# [WORK TO COMPLETE]
Beneath this instruction is a block of data; output from it exactly the lines that run from the one containing "damit aber den" through the one containing "vom Hals an", inclusive.

(Extracted records)

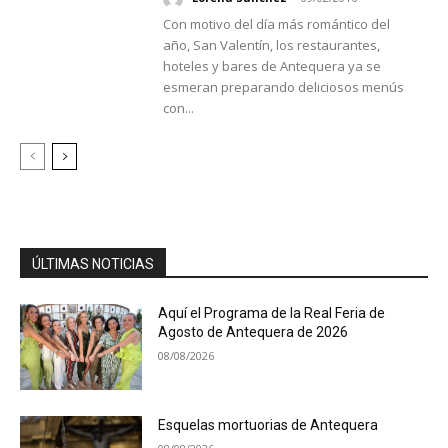
Con motivo del día más romántico del
año, San Valentín, los restaurantes,
hoteles y bares de Antequera ya se
esmeran preparando deliciosos menús
con...
ÚLTIMAS NOTICIAS
Aquí el Programa de la Real Feria de
Agosto de Antequera de 2026
08/08/2026
Esquelas mortuorias de Antequera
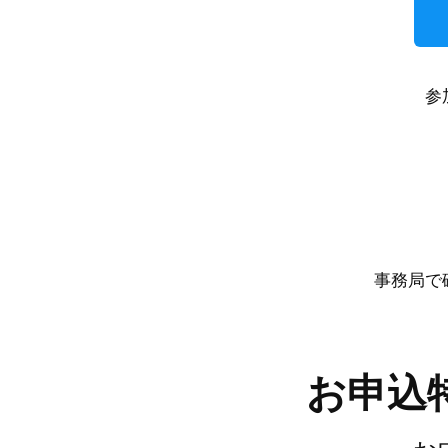
参
事務局で
お申込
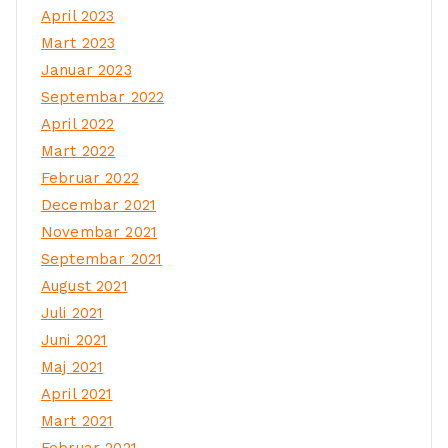
April 2023
Mart 2023
Januar 2023
Septembar 2022
April 2022
Mart 2022
Februar 2022
Decembar 2021
Novembar 2021
Septembar 2021
August 2021
Juli 2021
Juni 2021
Maj 2021
April 2021
Mart 2021
Februar 2021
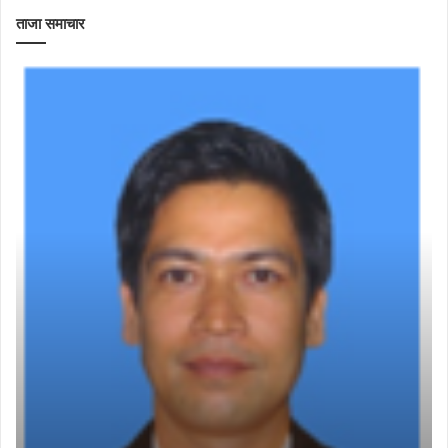
ताजा समाचार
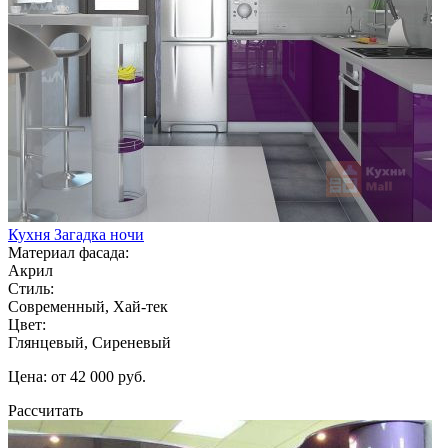
Кухня Загадка ночи
Материал фасада:
Акрил
Стиль:
Современный, Хай-тек
Цвет:
Глянцевый, Сиреневый
Цена: от 42 000 руб.
Рассчитать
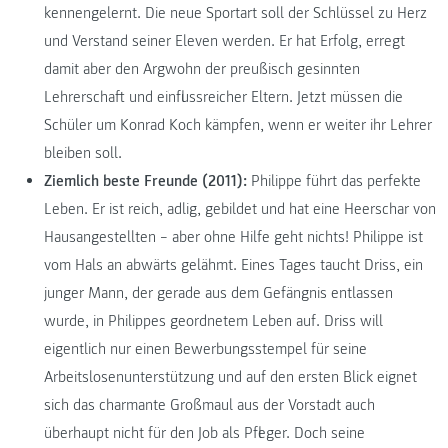
kennengelernt. Die neue Sportart soll der Schlüssel zu Herz
und Verstand seiner Eleven werden. Er hat Erfolg, erregt
damit aber den Argwohn der preußisch gesinnten
Lehrerschaft und einflussreicher Eltern. Jetzt müssen die
Schüler um Konrad Koch kämpfen, wenn er weiter ihr Lehrer
bleiben soll.
Ziemlich beste Freunde (2011):
Philippe führt das perfekte
Leben. Er ist reich, adlig, gebildet und hat eine Heerschar von
Hausangestellten – aber ohne Hilfe geht nichts! Philippe ist
vom Hals an abwärts gelähmt. Eines Tages taucht Driss, ein
junger Mann, der gerade aus dem Gefängnis entlassen
wurde, in Philippes geordnetem Leben auf. Driss will
eigentlich nur einen Bewerbungsstempel für seine
Arbeitslosenunterstützung und auf den ersten Blick eignet
sich das charmante Großmaul aus der Vorstadt auch
überhaupt nicht für den Job als Pfleger. Doch seine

# [COMPLETED TASK]
damit aber den Argwohn der preußisch gesinnten
Lehrerschaft und einflussreicher Eltern. Jetzt müssen die
Schüler um Konrad Koch kämpfen, wenn er weiter ihr Lehrer
bleiben soll.
Ziemlich beste Freunde (2011):
Philippe führt das perfekte
Leben. Er ist reich, adlig, gebildet und hat eine Heerschar von
Hausangestellten – aber ohne Hilfe geht nichts! Philippe ist
vom Hals an abwärts gelähmt. Eines Tages taucht Driss, ein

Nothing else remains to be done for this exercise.